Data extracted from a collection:
_____

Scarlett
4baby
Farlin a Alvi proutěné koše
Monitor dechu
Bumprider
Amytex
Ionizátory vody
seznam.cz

_____

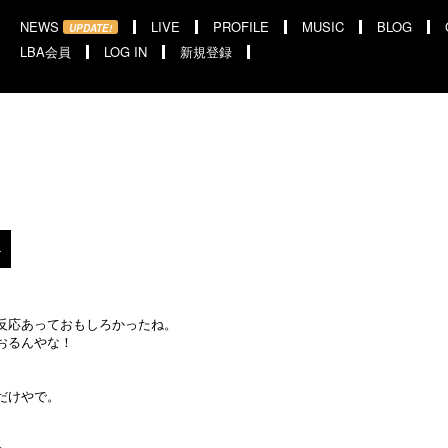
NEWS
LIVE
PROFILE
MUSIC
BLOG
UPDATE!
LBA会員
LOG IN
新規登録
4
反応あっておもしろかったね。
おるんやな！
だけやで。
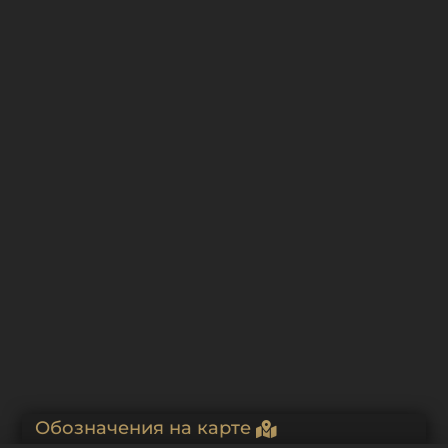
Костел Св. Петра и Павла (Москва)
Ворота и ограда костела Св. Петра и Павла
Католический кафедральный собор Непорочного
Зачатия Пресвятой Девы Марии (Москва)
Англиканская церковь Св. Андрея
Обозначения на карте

_____

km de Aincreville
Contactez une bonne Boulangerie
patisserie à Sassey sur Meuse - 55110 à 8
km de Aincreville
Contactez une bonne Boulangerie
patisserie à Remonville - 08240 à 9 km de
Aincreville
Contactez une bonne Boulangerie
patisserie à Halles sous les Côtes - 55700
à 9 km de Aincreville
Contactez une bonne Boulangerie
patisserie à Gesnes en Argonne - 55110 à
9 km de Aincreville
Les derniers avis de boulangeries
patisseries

_____

Assignment: In the entries above, one line contains "Англиканская церковь Св. Андрея" and another contains "Обозначения на карте". Reproduce exactly those two lines and the lines between them, nothing else.

Result for this task:
Англиканская церковь Св. Андрея
Обозначения на карте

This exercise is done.